The market is popping champagne corks over Netflix’s latest earnings report. A day after the company delivered boffo results and beat Street expectations for the first quarter, its stock has soared by some 25 percent.
Among the goodies in Monday’s report: Netflix posted net income of US$3 million, compared to a loss of $5 million a year ago. Profits were 31 cents a share, far more than analysts’ expectations of 20 cents.
Netflix also announced that it has signed up more than 2 million new U.S. streaming subscribers in the first quarter, compared to 1.74 million in Q1 a year ago.
Astonishingly, even its DVD segment did better than expected.
“Netflix managed to squeeze a profit even out of this declining business, which shows that the company knows how to manage costs,” Andreas Scherer, managing partner of Salto Partners, told the E-Commerce Times.

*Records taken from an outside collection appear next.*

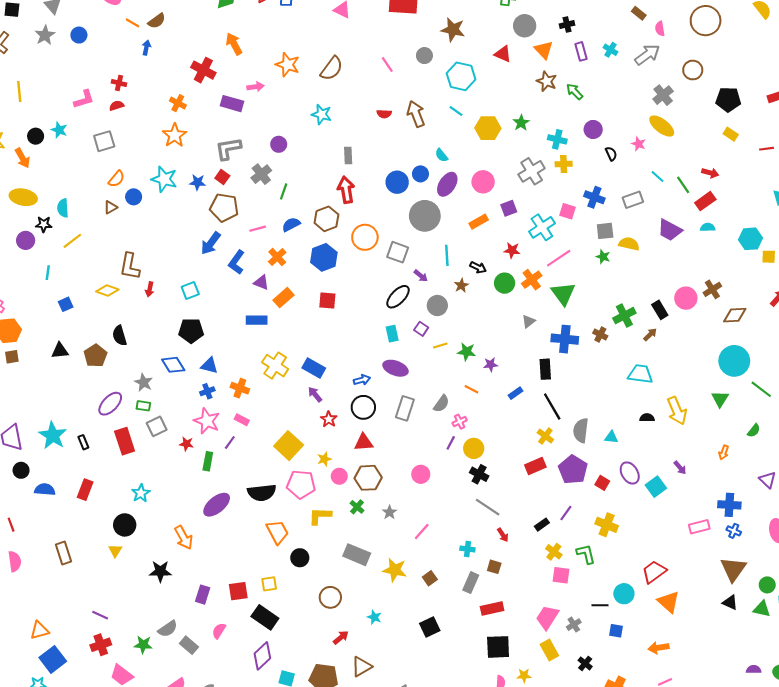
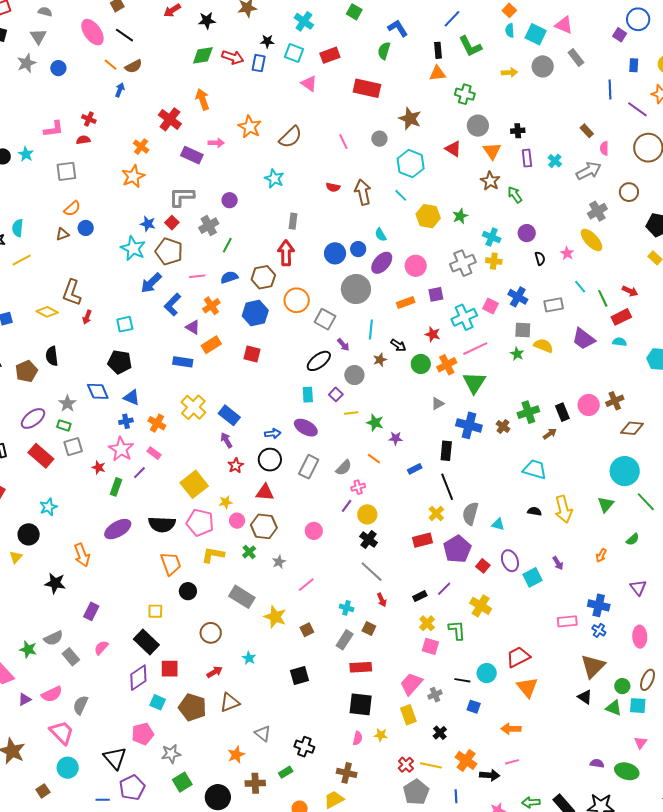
cyan star: (164, 179) -> (133, 248), moved
red rectangle: (125, 441) -> (41, 456), turned -40
red square: (238, 591) -> (170, 669), moved

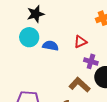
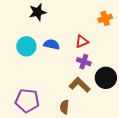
cyan circle: (29, 37) -> (26, 46), moved
purple cross: (91, 61) -> (84, 62), moved

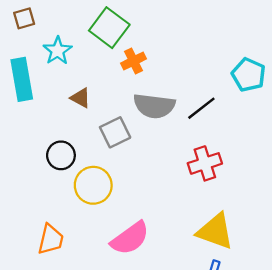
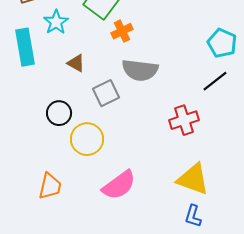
black line: (201, 108) -> (215, 81), moved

Much of the growth can be attributed to Netflix’s decision to offer more original programming. House of Cards, starring Kevin Spacey, has proven to be very popular.
The company also inked some significant U.S. licensing deals — a past source of concern for shareholders. It entered into a multiyear agreement with Turner Broadcasting and Warner Bros. Television Group for previous seasons of shows from Cartoon Network, Warner Bros. Animation and Adult Swim.
Netflix’s DIY Content
The deal with Warner Bros. Television Group is significant because “it illustrates our evolution to a curator of select programming,” Netflix said in its letter to shareholders. The company acknowledged that many of its earlier deals included some shows that have not proven successful.

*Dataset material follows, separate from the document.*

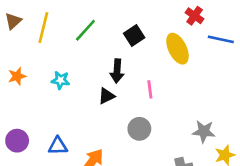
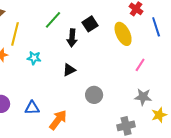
yellow line: (43, 28) -> (15, 34), moved
blue line: (221, 39) -> (156, 27), turned 60
black arrow: (117, 71) -> (72, 38), moved
pink line: (150, 89) -> (140, 65), moved, turned 40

Of course that was not the main sticking point for shareholders. Rather, it was the cost of the content agreements — and the fact that networks held Netflix hostage with its business model — that had been the major source of worry, said Peter Cohan of Peter S. Cohan & Assoc.
“By making their own shows, they are bypassing that high cost to some extent,” he told the E-Commerce Times.
Netflix all but invented the content-over-Internet model, which is quickly reshaping the way consumers view media, said Covestor Model Manager Charles Lewis Sizemore.
“Netflix and its competitors are the biggest shake-up to media since paid cable TV,” he told the E-Commerce Times.
House of Cards has been a boost to Netflix’s reputation in the same way that original programming vastly changed the way viewers thought about HBO and Showtime, Sizemore continued.
“I don’t know anyone who buys HBO to watch movies; these days they buy it for its original programming — like the popular Game of Thrones. Netflix is trying to follow that model, and they are wise to. Otherwise, the company is a commodity seller of old content with nothing to distinguish it from its competitors.”
Competition Looms
Not that it is clear sailing for Netflix going forward. Not that long ago, it was bleeding subscribers.
Competition from Amazon, Apple, Walmart’s Vudu and other streaming services is a significant concern, Sizemore said. “Netflix needs to keep differentiating itself lest it get lost in this crowd.”
Certainly, these competing companies are not going to give up their own subscribers without a fight, Scherer added. “All of these providers are fighting for the same subscribers, as well as for the same content.”
Content costs remain a concern for Netflix, noted Covestor’s Sizemore.
“They’ve been getting their material from the studios at very attractive prices, but as Netflix grows and comes to threaten the media status quo, the content providers are rethinking this. Higher costs for content, coupled with competition from competing services, mean that margins will likely shrink.”